The messaging structure is basically this: in the "sending thread", pull messages from a queue, add a timestamp (using gettimeofday()), then call send(). The receiving program receives the message, timestamps the receive time, and pushes it in a queue. In a separate thread, the queue is processed, analyzing the difference between sending and receiving timestamps. (Note that our internal queues are not part of the problem, since the timestamps are added outside of our internal queuing.)
We don't really know where to start looking for an answer to this problem. We're not familiar with Linux internals. Our suspicion is that the kernel is queuing or buffering the packets, either on the send side or the receive side (or both). But we don't know how to track this down and trace it.
For what it's worth, we're using CentOS 4.x (RHEL kernel 2.6.9).
This is a great question. On CentOS like most flavors of *nix there is a UDP receive/send buffer for every multicast socket. The size of this buffer is controlled by sysctl.conf you can view the size of your buffers by calling /sbin/sysctl -a
The below items show my default and max udp receive size in bytes. The larger these numbers the more buffering and therefor latency the network/kernel can introduce if your application is too slow in consuming the data. If you have built in good tolerance for data loss you can make these buffers very tiny and you will not see the latency build up and recovery you described above. The trade off is data loss as the buffer overflows - something you may be seeing already.
[~]$ /sbin/sysctl -a | mem
net.core.rmem_default = 16777216
net.core.wmem_default = 16777216
net.core.rmem_max = 16777216
net.core.wmem_max = 16777216
In most cases you need to set default = to your max unless you are controlling this when you create your socket.

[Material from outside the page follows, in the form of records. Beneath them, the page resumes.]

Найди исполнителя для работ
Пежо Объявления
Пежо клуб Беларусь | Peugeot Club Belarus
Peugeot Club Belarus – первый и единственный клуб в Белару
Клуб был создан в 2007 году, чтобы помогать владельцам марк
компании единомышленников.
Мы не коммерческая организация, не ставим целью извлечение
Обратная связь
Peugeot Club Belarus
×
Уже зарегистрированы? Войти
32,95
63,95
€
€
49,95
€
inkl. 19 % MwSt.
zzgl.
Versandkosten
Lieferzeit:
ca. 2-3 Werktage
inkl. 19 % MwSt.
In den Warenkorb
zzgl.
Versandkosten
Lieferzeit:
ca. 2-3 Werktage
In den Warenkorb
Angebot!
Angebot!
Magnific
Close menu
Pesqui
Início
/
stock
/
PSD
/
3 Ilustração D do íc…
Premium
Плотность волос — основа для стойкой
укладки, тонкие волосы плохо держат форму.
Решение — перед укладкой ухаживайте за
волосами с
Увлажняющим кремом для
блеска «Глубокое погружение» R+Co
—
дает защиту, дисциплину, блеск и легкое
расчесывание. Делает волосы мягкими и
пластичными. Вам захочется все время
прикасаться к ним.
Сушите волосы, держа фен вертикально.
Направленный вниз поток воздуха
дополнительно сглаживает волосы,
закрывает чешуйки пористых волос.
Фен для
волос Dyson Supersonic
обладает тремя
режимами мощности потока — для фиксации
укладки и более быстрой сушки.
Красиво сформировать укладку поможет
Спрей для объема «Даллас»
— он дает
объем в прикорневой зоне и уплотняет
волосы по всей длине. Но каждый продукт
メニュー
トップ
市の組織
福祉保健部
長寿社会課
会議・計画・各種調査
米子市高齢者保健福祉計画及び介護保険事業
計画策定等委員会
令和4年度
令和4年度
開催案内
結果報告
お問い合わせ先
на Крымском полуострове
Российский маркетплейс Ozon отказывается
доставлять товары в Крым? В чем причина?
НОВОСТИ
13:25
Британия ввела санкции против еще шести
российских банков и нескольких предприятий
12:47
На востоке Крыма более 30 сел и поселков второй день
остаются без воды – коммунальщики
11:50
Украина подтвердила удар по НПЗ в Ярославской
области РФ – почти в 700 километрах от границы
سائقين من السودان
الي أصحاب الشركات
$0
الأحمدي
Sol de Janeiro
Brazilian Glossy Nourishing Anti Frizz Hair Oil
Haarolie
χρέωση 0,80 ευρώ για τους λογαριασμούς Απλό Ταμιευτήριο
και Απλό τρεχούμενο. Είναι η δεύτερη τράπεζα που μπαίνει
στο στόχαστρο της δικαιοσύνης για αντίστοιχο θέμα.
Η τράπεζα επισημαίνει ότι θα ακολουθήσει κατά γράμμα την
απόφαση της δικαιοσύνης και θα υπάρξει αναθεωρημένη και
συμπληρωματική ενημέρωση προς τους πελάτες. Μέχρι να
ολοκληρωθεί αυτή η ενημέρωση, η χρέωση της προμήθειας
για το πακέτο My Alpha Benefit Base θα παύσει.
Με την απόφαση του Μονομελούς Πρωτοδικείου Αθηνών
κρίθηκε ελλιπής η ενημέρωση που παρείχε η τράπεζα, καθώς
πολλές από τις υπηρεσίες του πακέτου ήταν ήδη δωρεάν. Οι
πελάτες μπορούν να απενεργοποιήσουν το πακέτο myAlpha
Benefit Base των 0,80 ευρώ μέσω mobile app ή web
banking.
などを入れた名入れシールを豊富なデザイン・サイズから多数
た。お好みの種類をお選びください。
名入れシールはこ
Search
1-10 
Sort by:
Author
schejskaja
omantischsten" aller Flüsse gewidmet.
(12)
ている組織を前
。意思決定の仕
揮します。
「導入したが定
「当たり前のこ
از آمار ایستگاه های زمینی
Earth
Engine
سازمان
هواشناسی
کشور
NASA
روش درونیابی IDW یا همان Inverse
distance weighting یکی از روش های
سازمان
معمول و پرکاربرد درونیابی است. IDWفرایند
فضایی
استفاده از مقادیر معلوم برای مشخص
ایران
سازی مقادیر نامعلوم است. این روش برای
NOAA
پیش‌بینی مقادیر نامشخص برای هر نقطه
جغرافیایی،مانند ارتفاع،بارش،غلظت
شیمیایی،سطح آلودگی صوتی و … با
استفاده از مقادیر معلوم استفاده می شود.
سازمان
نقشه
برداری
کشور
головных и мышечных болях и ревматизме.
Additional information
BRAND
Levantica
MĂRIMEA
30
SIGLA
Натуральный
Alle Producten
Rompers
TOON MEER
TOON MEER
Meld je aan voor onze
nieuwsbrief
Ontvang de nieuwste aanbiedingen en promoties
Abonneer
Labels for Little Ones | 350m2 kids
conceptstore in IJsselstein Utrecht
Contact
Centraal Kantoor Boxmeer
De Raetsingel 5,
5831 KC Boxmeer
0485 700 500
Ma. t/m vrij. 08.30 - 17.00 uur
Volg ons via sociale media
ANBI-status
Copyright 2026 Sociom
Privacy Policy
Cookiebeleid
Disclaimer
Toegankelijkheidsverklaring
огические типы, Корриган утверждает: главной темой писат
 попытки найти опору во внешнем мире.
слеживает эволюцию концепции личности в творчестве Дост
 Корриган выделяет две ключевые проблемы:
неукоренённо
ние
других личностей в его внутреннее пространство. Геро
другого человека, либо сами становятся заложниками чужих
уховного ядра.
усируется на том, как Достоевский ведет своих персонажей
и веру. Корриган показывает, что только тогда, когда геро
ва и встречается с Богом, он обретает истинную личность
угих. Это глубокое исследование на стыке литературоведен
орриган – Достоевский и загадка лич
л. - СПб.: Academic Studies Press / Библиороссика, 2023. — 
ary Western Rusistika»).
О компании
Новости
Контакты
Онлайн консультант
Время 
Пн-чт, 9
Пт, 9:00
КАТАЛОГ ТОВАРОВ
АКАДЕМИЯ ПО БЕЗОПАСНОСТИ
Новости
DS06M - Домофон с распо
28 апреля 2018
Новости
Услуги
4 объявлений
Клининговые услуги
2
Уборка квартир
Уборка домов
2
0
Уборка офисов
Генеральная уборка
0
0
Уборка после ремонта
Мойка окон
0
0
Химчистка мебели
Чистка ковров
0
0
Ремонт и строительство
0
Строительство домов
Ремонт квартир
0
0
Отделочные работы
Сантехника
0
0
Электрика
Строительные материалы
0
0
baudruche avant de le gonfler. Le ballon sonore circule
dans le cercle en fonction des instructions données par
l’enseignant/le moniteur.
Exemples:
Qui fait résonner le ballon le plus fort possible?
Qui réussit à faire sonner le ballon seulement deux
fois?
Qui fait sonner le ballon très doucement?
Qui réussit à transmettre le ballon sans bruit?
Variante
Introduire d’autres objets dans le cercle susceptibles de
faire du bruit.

the last thing you can do (depending on your kernel version) is view the UDP stats of the PID for your process or at the very least the box overall.
cat /proc/net/snmp | grep -i Udp
Udp: InDatagrams NoPorts InErrors OutDatagrams
Udp: 81658157063 145 616548928 3896986
cat /proc/PID/net/snmp | grep -i Udp
Udp: InDatagrams NoPorts InErrors OutDatagrams
Udp: 81658157063 145 616548928 3896986
If it wasn't clear from my post, the latency is due to your application not consuming the data fast enough and forcing the kernel to buffer traffic in the above structure. The network, kernel, and even your network card ring buffers can play a roll in latency but all those items typically only add a few milliseconds.
Let me know your thoughts and I can give you more information on where to look in your app to squeeze some more performance.
Packets can queue up in the send and receive side kernel, the NIC and the networking infrastructure. You will find a plethora of items you can test and tweak.
For the NIC you can usually find interrupt coalescing parameters - how long the NIC will wait before notifying the kernel or sending to the wire whilst waiting to batch packets.
For Linux you have the send and receive "buffers", the larger they are the more likely you are to experience higher latency as packets get handled in batched operations.
For the architecture and Linux version you have to be aware of how expensive context switches are and whether there are locks or pre-emptive scheduling enabled. Consider minimizing the number of applications running, using process affinity to lock processes to particular cores.
Don't forget timing, the Linux kernel version you are using has pretty terrible accuracy on the gettimeofday() clock (2-4ms) and is quite an expensive call. Consider using alternatives such as reading from the core TSC or an external HPET device.
Diagram from Intel:
alt text http://www.theinquirer.net/IMG/142/96142/latency-580x358.png?1272514422
If you decide you need to capture packets in the production environment, it may be worth looking at using monitor ports on your switches and capture the packets using non-production machines. That'll also allow you to capture the packets on multiple points across the transmission path and compare what you're seeing.